The difficulty is that it doesn't scale well, for example when you're not sure what the last token in the line might be.
E.g. if you have a function/command that takes an arbitrary number of parameters of any type:
call myfunc: true "string" 1234 false "another string"
In this case you'd need to have at least three @\pop cases, one for each type, perhaps more if you could pass expressions, objects or functions etc.
I don't currently see any way around that (without resorting to the SOL detection I mentioned before). I don't know if you could match on a linebreak?
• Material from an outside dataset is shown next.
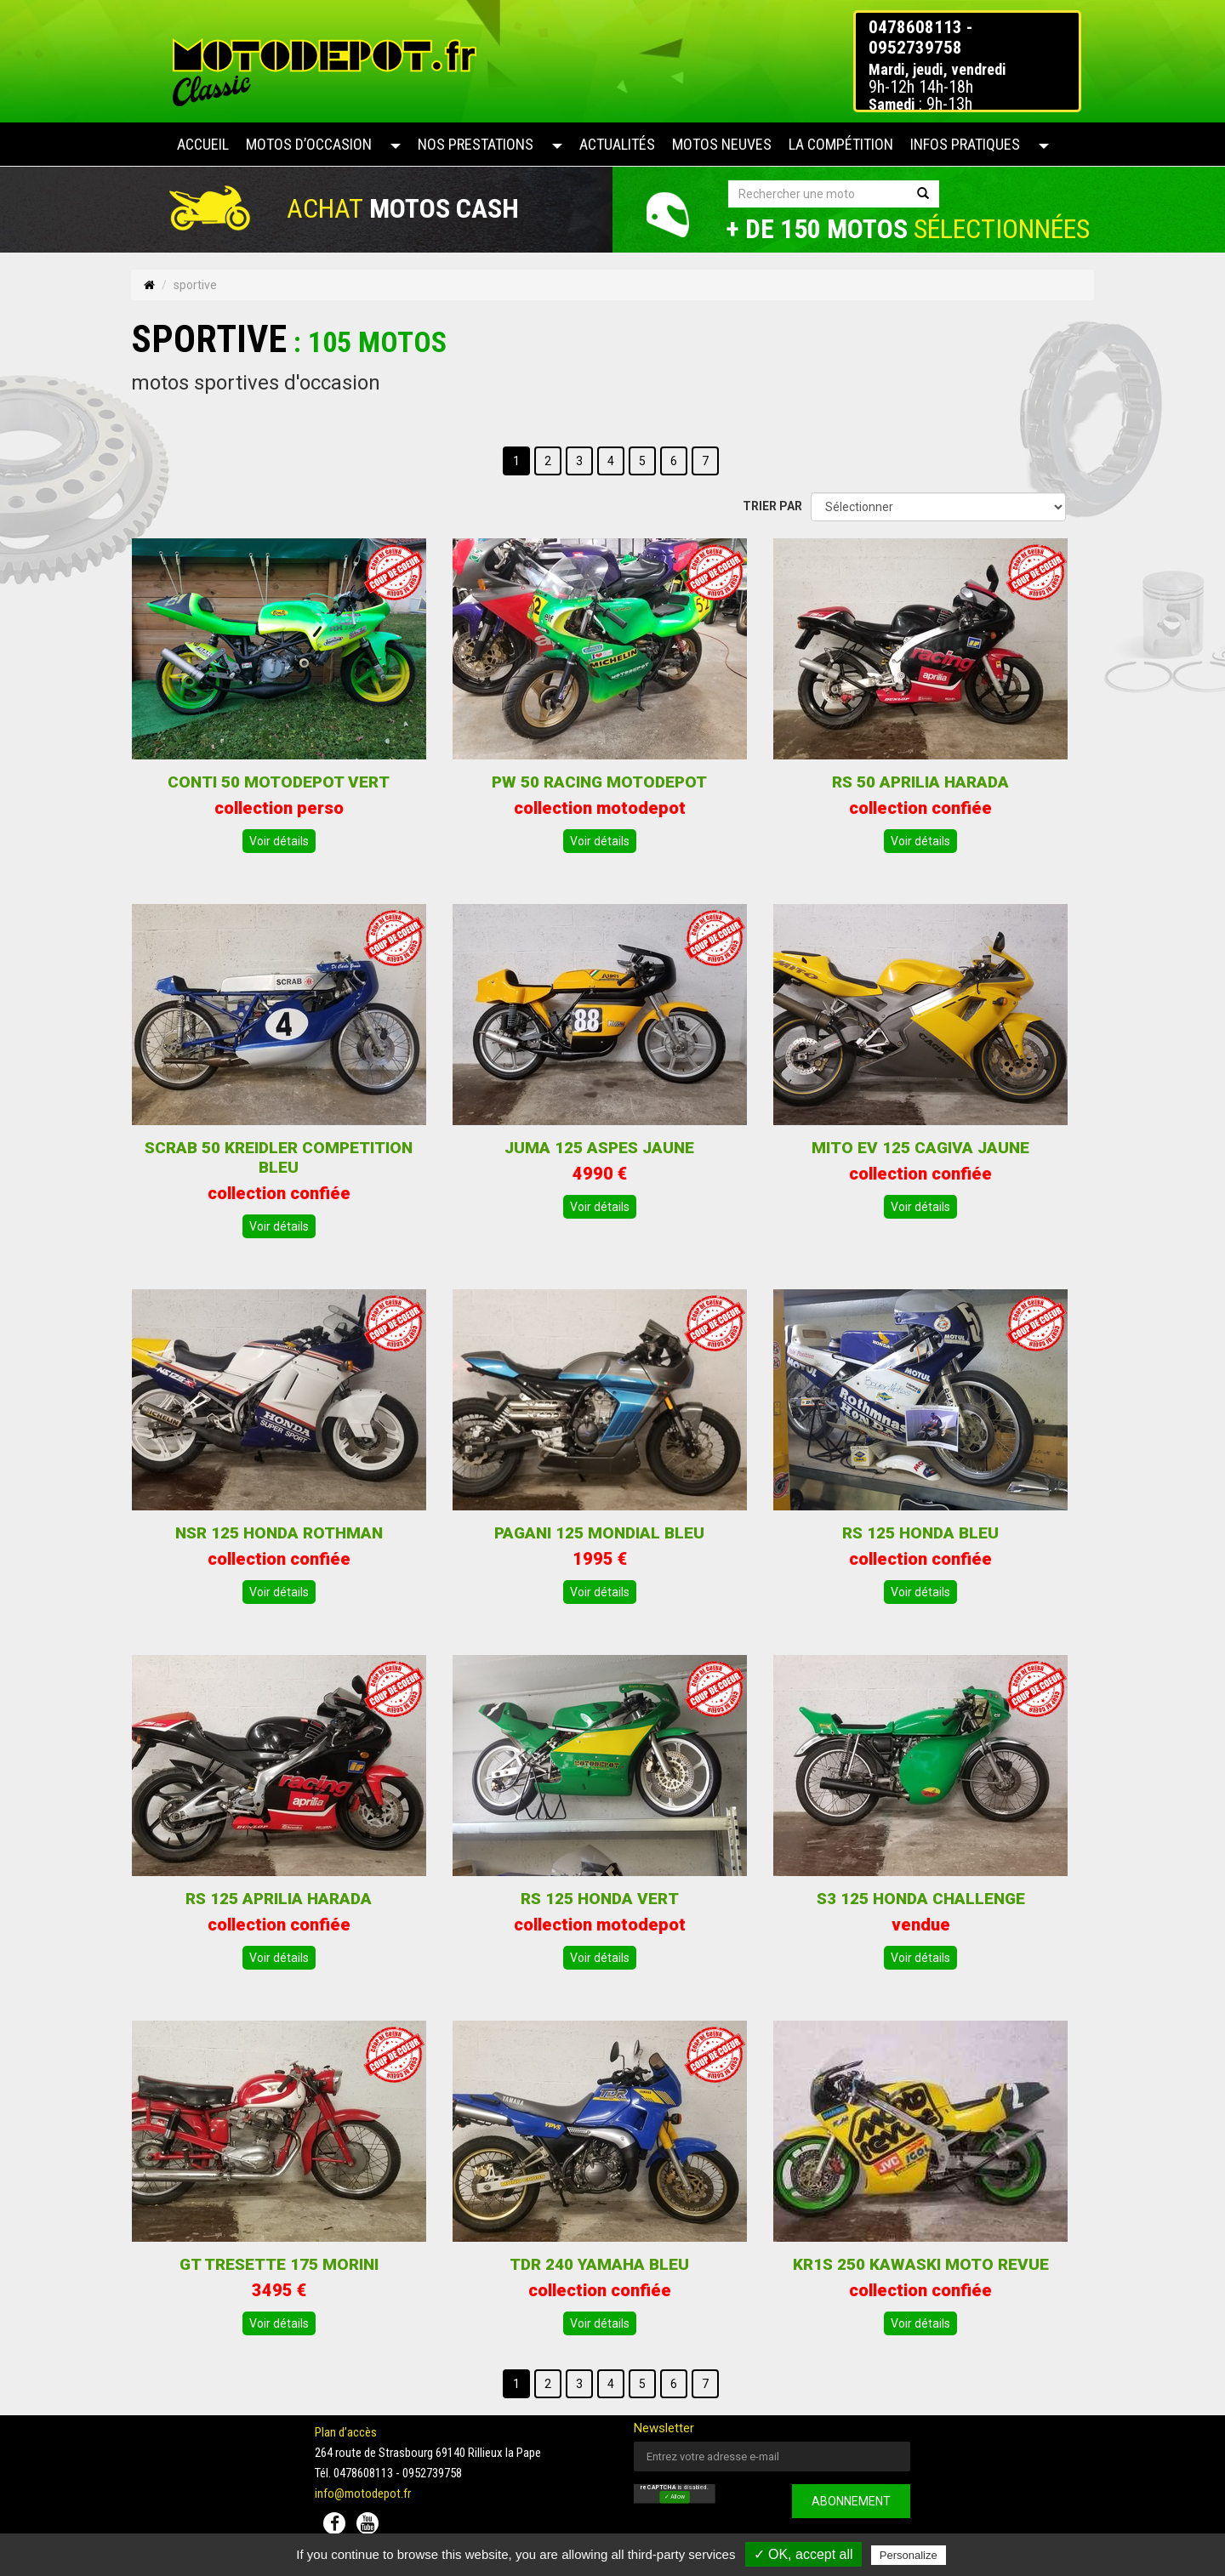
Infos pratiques (965, 144)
I didn't have much luck doing so, but I won't pretend to have tried for very long.
In this case you'd need to have at least three @\pop cases, one for each type, perhaps more if you could pass expressions, objects or functions etc.
Right; this is kind of my problem. Once I've discovered the line didn't start with * I have quite a complex set of things if could be; trying to put a "but what if it was the end of the line" too would double the size of the grammar and make it (more? :grin: ) unreadable.
(offtopic, the editor's live and doing well enough modulo this at https://bbcmic.ro :) - thanks for sharing such a great project!)
By setting includeLF: true in the Monarch grammar, the editor will now add \n at the end of lines. This has to be done behind a flag in order to maintain backwards compatibility. So a grammar will be able to do something like this:
{
includeLF: true,
tokenizer: {
root: [
[/^\*/, '', '@inner'],
[/\:\*/, '', '@inner'],
[/[^*:]+/, 'string'],
[/[*:]/, 'string']
],
inner: [
[/\n/, '', '@pop'],
[/\d+/, 'number'],
[/[^\d]+/, '']
]
}
}
That sounds great, @alexdima -- thank you!
Indeed, brilliant! Thank you so much.